Innovation is all about creating value.  Sometimes, to create value, you need to do new things.  Sometimes, you need to stop doing things.  It’s hard to tell the difference if you don’t ask.

That’s why innovative leaders are curious.  You aren’t afraid to ask, “What’s the purpose of this product/process/meeting/decision/(fill in the blank).”  You want to know “why something is done or used,” and they know that the best way to figure that out is by asking.

You ask this question at least once a day.  When you ask it, you’re genuinely curious about the answer.  After all, we’ve all experienced people and cultures that weaponize questions – “Johnny, is that where the scissors go?” or “Why did you think that was a good idea?” – and you reassure people that you’re asking a genuine question, even if they should know that by your tone.

“What’s OUR purpose?”

Innovation is hard.  You live in ambiguity and uncertainty.  You fail (learn) more often than you succeed.  You are told “No” and “Stop” more than “Yes,” “Keep going,” and “Thank You.”

Innovators are courageous.  You do the hard work of innovation because you are “determined to do or achieve something.” 

You also know that sustaining courage and purpose requires a team. 

You aren’t fooled by the myth of the lone genius. After all, Thomas Edison worked with as many as 200 people in his West Orange lab.
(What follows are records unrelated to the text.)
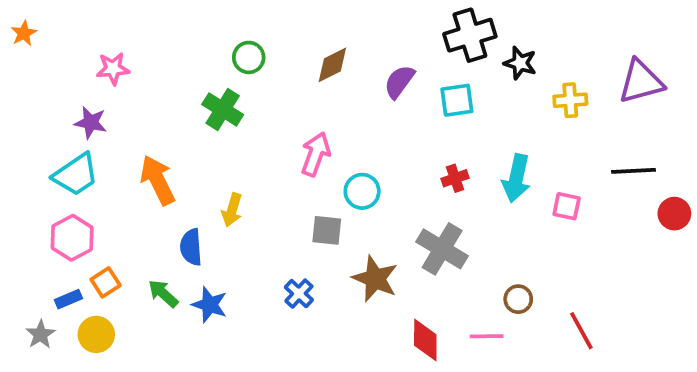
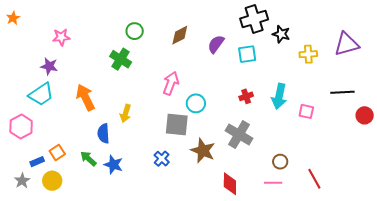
gray square: (327, 230) -> (177, 124), size x1.4
pink hexagon: (72, 238) -> (21, 126), moved
pink line: (487, 336) -> (273, 183), moved

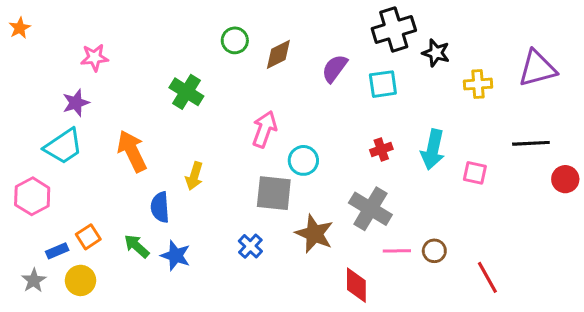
green circle: (135, 31) -> (235, 40), moved
purple star: (49, 66) -> (76, 103), turned -30
pink line: (273, 183) -> (397, 251), moved

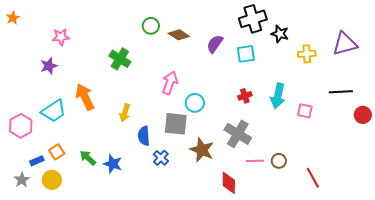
brown diamond: (278, 54) -> (179, 35), turned 60
cyan trapezoid: (63, 146) -> (54, 111), moved
blue semicircle: (160, 207) -> (144, 136), moved

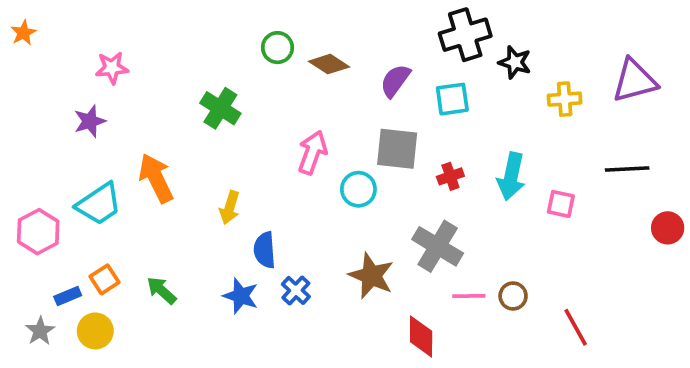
red circle: (363, 115) -> (668, 228), moved
gray square: (176, 124) -> (397, 149), moved
blue star: (113, 164) -> (241, 296), moved

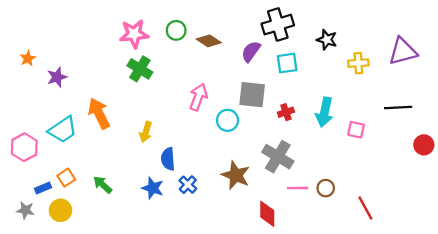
orange star: (24, 33) -> (28, 58), moved
black cross: (465, 35) -> (278, 25), moved
pink star: (112, 68) -> (134, 34), moved, size x1.4
gray star: (40, 331) -> (25, 210), turned -30

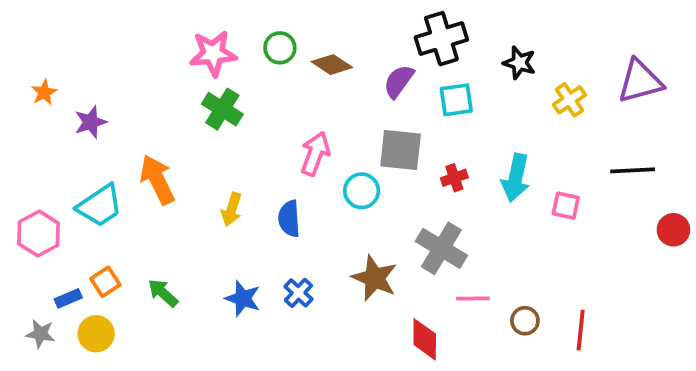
yellow cross: (358, 63) -> (569, 100), turned -30
blue semicircle: (168, 159) -> (289, 219), moved
brown circle: (326, 188) -> (525, 321), moved
red line: (365, 208) -> (581, 330), turned 35

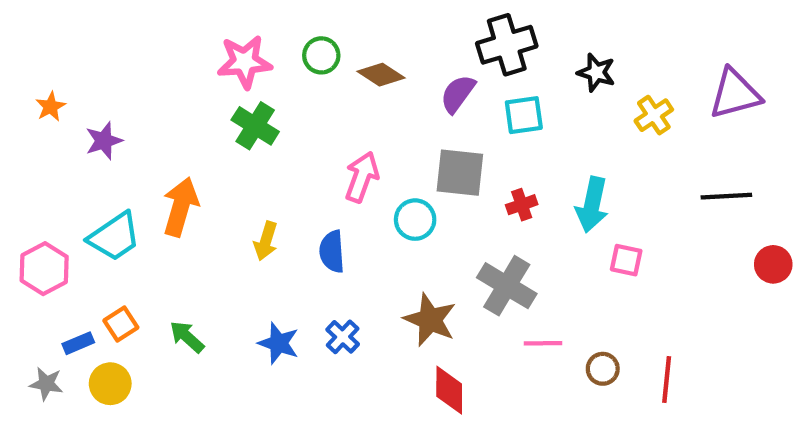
orange arrow: (157, 180) -> (181, 207), turned 42
pink square: (566, 206) -> (626, 260), moved
red diamond: (425, 339) -> (449, 390), moved

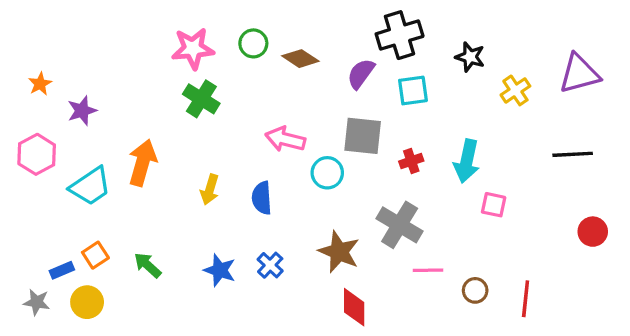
pink arrow: (362, 177) -> (285, 139), turned -96
red circle: (773, 264) -> (593, 232), moved
pink hexagon: (44, 269) -> (37, 154), moved

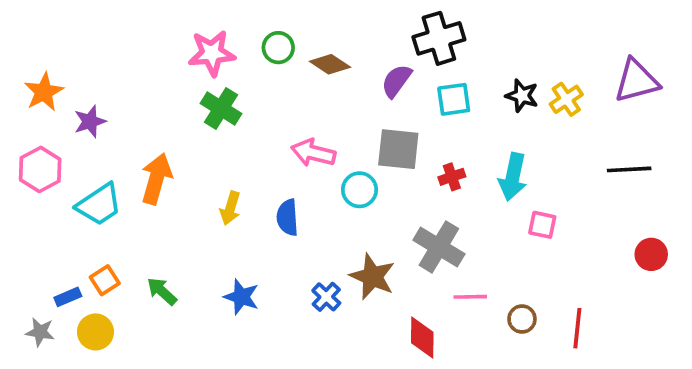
black star: (470, 57) -> (522, 96), moved
orange star: (40, 84) -> (44, 92), size x1.5
blue cross: (270, 265) -> (326, 297), moved
red diamond: (354, 307) -> (422, 337), moved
Heck, even Steve Jobs needed Sir Jony Ive (and a few hundred other people) to bring his vision of “1,000 songs in your pocket” to life.

“What’s MY purpose?”

Innovation takes a long time.  Change happens gradually, then suddenly.  We chose to preserve what we have, rather than take a risk to get more.

Innovators are committed.  You are patient for change, steadfast in the face of resistance, and optimistic when others are afraid because of your “aim or goal…what [you are] trying to do, become, etc.” 

Even if you can’t articulate it in a grand statement or simple, pithy soundbite, you have a purpose.  As Viktor Frankl wrote, “Those who have a ‘why’ to live, can bear with almost any ‘how’.”

Three Purposes.  Three questions

Even if you lack the wide-eyed optimism of a new graduate and feel like you spend most days just muddling through life, because you are here, you have a purpose.  So tell me:

  1. When was the last time you were curious and asked, “What’s the purpose of (artifact of the status quo)?”
  2. When was the last time you were courageous and used your feeling of determination to inspire others to join your purpose, overcome obstacles, and get something done?
  3. When was the last time you had to dig deep, rediscover your purpose, and reinforce your commitment so that you could bear and overcome the “how?”